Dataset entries
============================================================
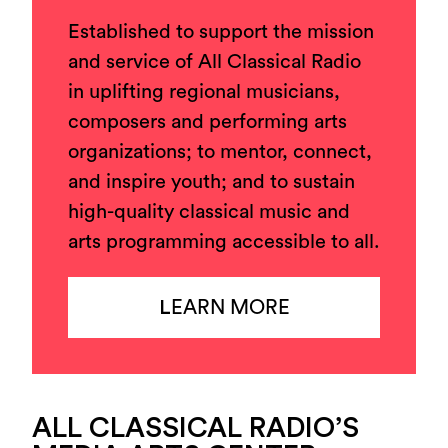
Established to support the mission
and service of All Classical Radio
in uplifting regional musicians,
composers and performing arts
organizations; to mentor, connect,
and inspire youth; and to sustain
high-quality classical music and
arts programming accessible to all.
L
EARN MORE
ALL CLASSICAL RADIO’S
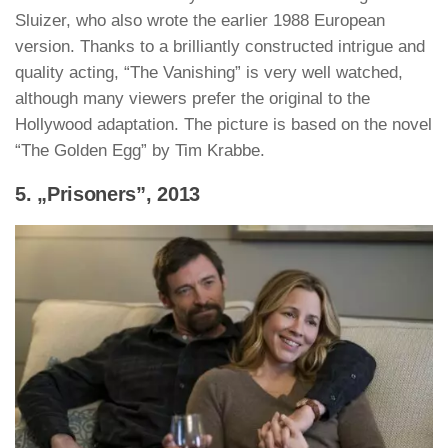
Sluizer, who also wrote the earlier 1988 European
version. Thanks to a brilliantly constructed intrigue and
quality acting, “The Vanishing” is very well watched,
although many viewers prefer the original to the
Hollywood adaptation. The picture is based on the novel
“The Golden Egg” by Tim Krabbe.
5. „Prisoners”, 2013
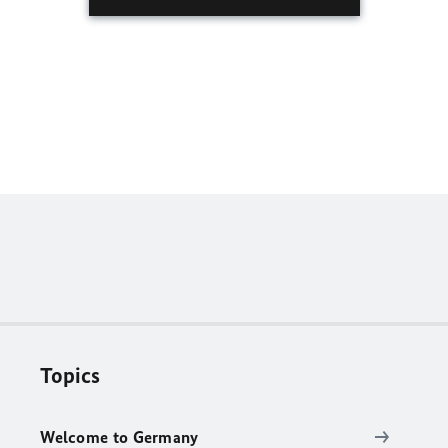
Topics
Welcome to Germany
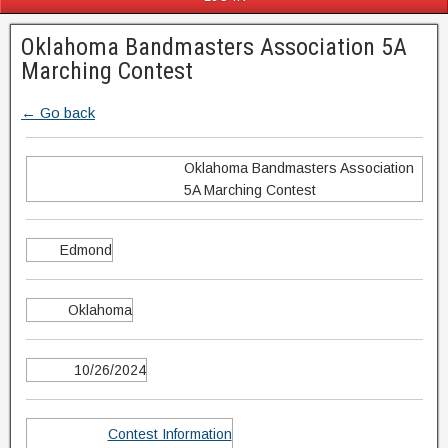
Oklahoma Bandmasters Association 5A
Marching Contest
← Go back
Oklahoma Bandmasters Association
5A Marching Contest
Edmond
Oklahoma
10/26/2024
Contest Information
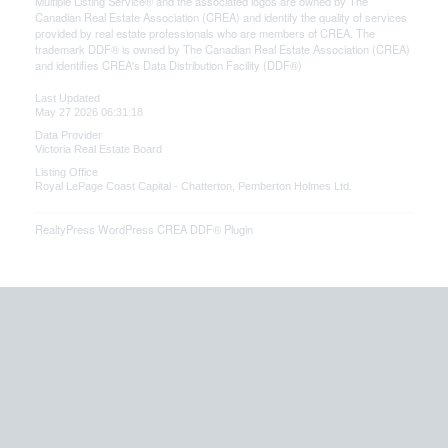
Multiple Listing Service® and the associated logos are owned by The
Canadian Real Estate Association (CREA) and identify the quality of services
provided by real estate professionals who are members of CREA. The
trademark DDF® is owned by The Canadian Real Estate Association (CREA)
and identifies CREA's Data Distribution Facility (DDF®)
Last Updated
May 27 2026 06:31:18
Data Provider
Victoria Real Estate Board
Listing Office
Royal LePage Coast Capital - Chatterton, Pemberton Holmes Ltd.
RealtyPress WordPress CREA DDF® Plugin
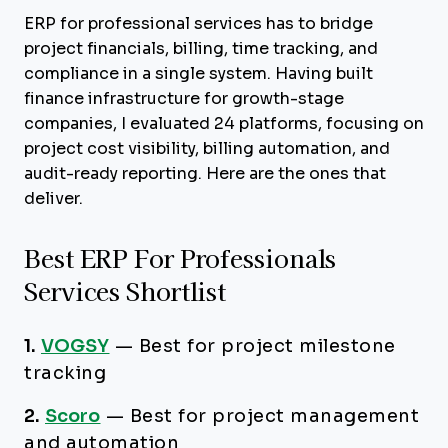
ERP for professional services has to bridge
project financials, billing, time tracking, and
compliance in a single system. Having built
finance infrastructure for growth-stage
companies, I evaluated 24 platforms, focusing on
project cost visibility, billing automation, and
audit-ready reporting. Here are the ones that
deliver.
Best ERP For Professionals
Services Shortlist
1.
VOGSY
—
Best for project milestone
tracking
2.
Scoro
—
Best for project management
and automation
============================================================
-- EXERCISE AIM --
Leaving aside the images, write out every entry above exactly.

-- EXERCISE RESULT --
Established to support the mission
and service of All Classical Radio
in uplifting regional musicians,
composers and performing arts
organizations; to mentor, connect,
and inspire youth; and to sustain
high-quality classical music and
arts programming accessible to all.
L
EARN MORE
ALL CLASSICAL RADIO’S
Sluizer, who also wrote the earlier 1988 European
version. Thanks to a brilliantly constructed intrigue and
quality acting, “The Vanishing” is very well watched,
although many viewers prefer the original to the
Hollywood adaptation. The picture is based on the novel
“The Golden Egg” by Tim Krabbe.
5. „Prisoners”, 2013
Topics
Welcome to Germany
Oklahoma Bandmasters Association 5A
Marching Contest
← Go back
Oklahoma Bandmasters Association
5A Marching Contest
Edmond
Oklahoma
10/26/2024
Contest Information
Multiple Listing Service® and the associated logos are owned by The
Canadian Real Estate Association (CREA) and identify the quality of services
provided by real estate professionals who are members of CREA. The
trademark DDF® is owned by The Canadian Real Estate Association (CREA)
and identifies CREA's Data Distribution Facility (DDF®)
Last Updated
May 27 2026 06:31:18
Data Provider
Victoria Real Estate Board
Listing Office
Royal LePage Coast Capital - Chatterton, Pemberton Holmes Ltd.
RealtyPress WordPress CREA DDF® Plugin
ERP for professional services has to bridge
project financials, billing, time tracking, and
compliance in a single system. Having built
finance infrastructure for growth-stage
companies, I evaluated 24 platforms, focusing on
project cost visibility, billing automation, and
audit-ready reporting. Here are the ones that
deliver.
Best ERP For Professionals
Services Shortlist
1.
VOGSY
—
Best for project milestone
tracking
2.
Scoro
—
Best for project management
and automation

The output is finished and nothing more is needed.